We’re done implementing a fully typed AST, TypedExpr
, but we don’t yet know how to produce expressions in it. We could wave the problem away by declaring it the responsibility of the parser, but that’s not usually how things are done. It’s a lot more common for the parser to produce an untyped AST, and then refine it through different phases, one of which, type checking, may produce a typed AST.
We’ll work on a new, improved type checker, then, one that produces a typed AST. As usual, this will be done as an evaluator - a function that explores an Expr
and produces… something. But exactly what that something is is worth a little bit of thought.
We know we ultimately want to produce a TypedExpr
while allowing for failures. Not all expressions are well typed, which is rather the point. Something like:
def typecheck(expr: Expr): Either[String, TypedExpr[?]] = ???
That ?
in TypedExpr[?]
is Scala syntax for there’s a type there but we don’t know what it is - technically, an existential type: the only thing we know about it is that it exists. And we cannot do any better than that, because there is nothing in Expr
which allows us to know, statically, what type it will be. We must explore it at runtime to decide that. Statically, all we can say is, yes, there will be a type there, actually.
And that is problematic: we are, at some point, going to need to know exactly what that type is. Think of type checking $\texttt{Add}$, for example: we’ll need to say that both operands are well-typed and numbers. We’ll need to be able to take a TypedExpr[?]
and turn it into a TypedExpr[Type.Num]
somehow.
Typing
The intuition to follow here is that we are going to make expectations of types, expectations which can only be confirmed at runtime. Type checking $\texttt{Add}$, we’ll get a TypedExpr
of something, which we’ll need to make sure is a number - and do so at runtime, the domain of values (where types are a purely static notion). Logically, we’ll need some sort of value to act as a witness to the types we’re manipulating.
We can do something like that by associating each TypedExpr
with the corresponding type:
case class Typing[A <: Type](expr: TypedExpr[A], tpe: A)
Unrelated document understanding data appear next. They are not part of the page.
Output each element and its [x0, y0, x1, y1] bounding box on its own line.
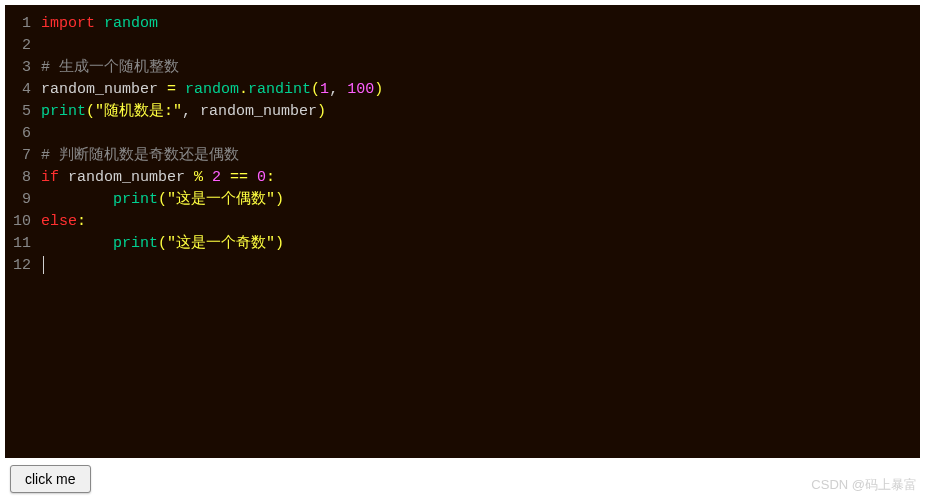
click-me-button[interactable]: click me: [10, 465, 91, 493]
code-line[interactable]: 10else:: [5, 211, 920, 233]
line-number: 4: [5, 79, 41, 101]
line-number: 12: [5, 255, 41, 277]
code-line[interactable]: 4random_number = random.randint(1, 100): [5, 79, 920, 101]
line-number: 7: [5, 145, 41, 167]
line-number: 6: [5, 123, 41, 145]
line-number: 11: [5, 233, 41, 255]
line-number: 5: [5, 101, 41, 123]
code-editor[interactable]: 1import random23# 生成一个随机整数4random_number…: [5, 5, 920, 458]
code-line[interactable]: 1import random: [5, 13, 920, 35]
code-line[interactable]: 3# 生成一个随机整数: [5, 57, 920, 79]
line-number: 8: [5, 167, 41, 189]
code-content[interactable]: if random_number % 2 == 0:: [41, 167, 275, 189]
code-line[interactable]: 12: [5, 255, 920, 277]
code-content[interactable]: print("这是一个偶数"): [41, 189, 284, 211]
code-content[interactable]: import random: [41, 13, 158, 35]
code-content[interactable]: random_number = random.randint(1, 100): [41, 79, 383, 101]
code-line[interactable]: 11 print("这是一个奇数"): [5, 233, 920, 255]
code-line[interactable]: 9 print("这是一个偶数"): [5, 189, 920, 211]
code-content[interactable]: [41, 255, 44, 277]
watermark-text: CSDN @码上暴富: [811, 476, 917, 494]
line-number: 3: [5, 57, 41, 79]
code-line[interactable]: 8if random_number % 2 == 0:: [5, 167, 920, 189]
line-number: 10: [5, 211, 41, 233]
code-content[interactable]: print("随机数是:", random_number): [41, 101, 326, 123]
code-content[interactable]: print("这是一个奇数"): [41, 233, 284, 255]
code-line[interactable]: 5print("随机数是:", random_number): [5, 101, 920, 123]
code-line[interactable]: 7# 判断随机数是奇数还是偶数: [5, 145, 920, 167]
text-cursor: [43, 256, 44, 274]
code-content[interactable]: # 生成一个随机整数: [41, 57, 179, 79]
line-number: 2: [5, 35, 41, 57]
line-number: 9: [5, 189, 41, 211]
code-line[interactable]: 2: [5, 35, 920, 57]
code-content[interactable]: else:: [41, 211, 86, 233]
code-content[interactable]: # 判断随机数是奇数还是偶数: [41, 145, 239, 167]
line-number: 1: [5, 13, 41, 35]
code-line[interactable]: 6: [5, 123, 920, 145]
button-area: click me: [10, 465, 91, 493]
And this feels like we’re at least on the right track, doesn’t it? If we have a Type
that we successfully prove is equal to tpe
, then it’s a convincing proof that expr
is of that type.
We can put this in a method of Typing
:
def cast[B <: Type](to: B): Either[String, Typing[B]] =
this match
case Typing(expr, `to`) => Right(Typing(expr, to))
case Typing(_, other) => Left(s"Expected $to, found $other")
Note the backquoted to
in the pattern match: this is Scala syntax to say that we’re comparing to the existing to
, not declaring a new binding that shadows it.
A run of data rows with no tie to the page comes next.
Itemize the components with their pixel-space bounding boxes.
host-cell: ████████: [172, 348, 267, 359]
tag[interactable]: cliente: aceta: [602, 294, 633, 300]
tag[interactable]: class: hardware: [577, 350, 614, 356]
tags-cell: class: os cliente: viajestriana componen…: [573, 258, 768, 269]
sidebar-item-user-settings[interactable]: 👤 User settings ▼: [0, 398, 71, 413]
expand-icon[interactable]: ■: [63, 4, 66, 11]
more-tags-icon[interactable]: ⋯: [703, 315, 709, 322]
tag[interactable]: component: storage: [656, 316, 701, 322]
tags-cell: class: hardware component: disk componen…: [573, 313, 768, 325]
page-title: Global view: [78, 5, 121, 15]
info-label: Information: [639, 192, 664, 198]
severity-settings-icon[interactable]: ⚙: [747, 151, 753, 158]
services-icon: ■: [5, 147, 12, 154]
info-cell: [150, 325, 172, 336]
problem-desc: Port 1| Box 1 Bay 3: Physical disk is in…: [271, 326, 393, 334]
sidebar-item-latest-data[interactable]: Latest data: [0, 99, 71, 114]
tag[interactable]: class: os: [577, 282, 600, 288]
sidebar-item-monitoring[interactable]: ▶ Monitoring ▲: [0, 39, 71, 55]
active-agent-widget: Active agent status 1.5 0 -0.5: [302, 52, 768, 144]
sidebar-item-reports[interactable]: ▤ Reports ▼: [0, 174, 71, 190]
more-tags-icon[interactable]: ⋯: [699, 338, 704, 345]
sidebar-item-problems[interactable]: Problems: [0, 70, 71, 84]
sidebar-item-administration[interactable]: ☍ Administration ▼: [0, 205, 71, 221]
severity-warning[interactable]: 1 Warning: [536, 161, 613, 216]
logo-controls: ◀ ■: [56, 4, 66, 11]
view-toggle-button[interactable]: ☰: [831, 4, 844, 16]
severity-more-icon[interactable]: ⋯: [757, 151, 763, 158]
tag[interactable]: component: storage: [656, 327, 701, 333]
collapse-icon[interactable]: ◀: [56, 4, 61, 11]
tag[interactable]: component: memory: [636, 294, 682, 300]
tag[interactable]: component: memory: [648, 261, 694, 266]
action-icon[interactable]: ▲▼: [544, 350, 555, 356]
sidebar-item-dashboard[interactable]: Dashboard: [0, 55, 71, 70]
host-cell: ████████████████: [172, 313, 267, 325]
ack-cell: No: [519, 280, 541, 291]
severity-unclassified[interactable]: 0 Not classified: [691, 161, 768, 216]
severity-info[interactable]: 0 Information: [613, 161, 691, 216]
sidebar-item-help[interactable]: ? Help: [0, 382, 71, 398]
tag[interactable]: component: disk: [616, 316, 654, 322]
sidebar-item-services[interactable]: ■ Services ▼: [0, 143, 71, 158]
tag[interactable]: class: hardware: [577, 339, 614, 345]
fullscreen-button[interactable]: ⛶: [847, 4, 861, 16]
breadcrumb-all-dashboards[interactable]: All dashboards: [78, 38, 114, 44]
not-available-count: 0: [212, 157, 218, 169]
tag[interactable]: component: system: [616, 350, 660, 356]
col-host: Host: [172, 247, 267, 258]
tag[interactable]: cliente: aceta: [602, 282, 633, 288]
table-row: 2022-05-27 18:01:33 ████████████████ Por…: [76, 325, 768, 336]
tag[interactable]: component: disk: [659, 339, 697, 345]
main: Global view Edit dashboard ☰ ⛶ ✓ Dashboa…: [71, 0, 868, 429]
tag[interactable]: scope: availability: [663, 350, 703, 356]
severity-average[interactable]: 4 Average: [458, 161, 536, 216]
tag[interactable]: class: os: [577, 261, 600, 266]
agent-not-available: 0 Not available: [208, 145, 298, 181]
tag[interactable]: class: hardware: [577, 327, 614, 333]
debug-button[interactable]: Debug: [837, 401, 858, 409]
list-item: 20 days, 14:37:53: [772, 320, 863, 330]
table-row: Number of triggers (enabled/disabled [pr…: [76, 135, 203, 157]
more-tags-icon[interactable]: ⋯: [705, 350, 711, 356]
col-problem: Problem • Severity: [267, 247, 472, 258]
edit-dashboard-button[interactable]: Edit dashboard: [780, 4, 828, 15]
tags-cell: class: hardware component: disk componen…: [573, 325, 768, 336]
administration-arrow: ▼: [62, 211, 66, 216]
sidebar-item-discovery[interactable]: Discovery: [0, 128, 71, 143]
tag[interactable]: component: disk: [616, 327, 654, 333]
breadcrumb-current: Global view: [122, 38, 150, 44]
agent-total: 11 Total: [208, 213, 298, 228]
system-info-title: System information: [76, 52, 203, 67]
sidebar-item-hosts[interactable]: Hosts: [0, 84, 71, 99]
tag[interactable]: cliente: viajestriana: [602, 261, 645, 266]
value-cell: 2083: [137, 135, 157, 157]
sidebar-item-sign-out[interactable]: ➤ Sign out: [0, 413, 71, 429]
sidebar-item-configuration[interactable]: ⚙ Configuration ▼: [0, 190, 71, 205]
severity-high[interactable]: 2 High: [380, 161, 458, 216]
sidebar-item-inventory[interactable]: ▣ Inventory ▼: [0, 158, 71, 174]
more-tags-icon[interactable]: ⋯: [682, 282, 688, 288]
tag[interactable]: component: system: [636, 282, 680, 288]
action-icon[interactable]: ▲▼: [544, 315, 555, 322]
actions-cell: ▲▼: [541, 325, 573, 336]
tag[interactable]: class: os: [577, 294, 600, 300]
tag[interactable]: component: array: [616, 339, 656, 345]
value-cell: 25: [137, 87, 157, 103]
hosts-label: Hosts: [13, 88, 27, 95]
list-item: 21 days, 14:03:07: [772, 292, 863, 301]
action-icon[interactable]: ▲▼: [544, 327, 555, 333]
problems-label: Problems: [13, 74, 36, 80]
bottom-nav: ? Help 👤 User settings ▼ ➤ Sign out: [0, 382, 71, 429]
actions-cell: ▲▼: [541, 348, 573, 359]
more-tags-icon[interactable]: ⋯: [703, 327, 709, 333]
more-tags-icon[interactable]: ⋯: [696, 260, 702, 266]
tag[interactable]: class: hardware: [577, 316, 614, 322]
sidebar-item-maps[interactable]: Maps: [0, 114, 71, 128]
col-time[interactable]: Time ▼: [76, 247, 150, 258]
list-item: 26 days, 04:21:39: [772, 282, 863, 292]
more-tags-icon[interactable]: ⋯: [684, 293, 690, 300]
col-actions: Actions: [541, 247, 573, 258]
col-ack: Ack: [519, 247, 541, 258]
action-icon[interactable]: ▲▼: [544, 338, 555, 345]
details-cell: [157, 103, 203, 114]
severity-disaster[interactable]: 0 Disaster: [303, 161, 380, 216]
Unfortunately, while our reasoning is sound, it’s not convincing enough for the compiler, and it will reject cast
with a type error. I’m unsure whether that’s intended or a flaw in the compiler, but it’s certainly how things stand using Scala 3.6.2.
Of course, if we’re confident enough in our argument, we can always overrule the compiler with a call to asInstanceOf
- but this really should be last resort. Telling the compiler to ignore its conclusions and trust ours instead is a bug waiting to happen, and even if our reasoning is sound now, it’s one careless refactoring away from being completely daft. Better to rely on the compiler to confirm our proofs for us.
Luckily, we can work around this with a little bit of boilerplate. See, Generalized Algebraic Data Types, or GADTs for short (loosely, polymorphic sum types whose type parameter is more constrained in variants) allow the compiler to do all sorts of interesting things during pattern matches - well, one thing, really, but with far reaching consequences: the compiler will be able to reason about types being equal, and draw conclusions from that.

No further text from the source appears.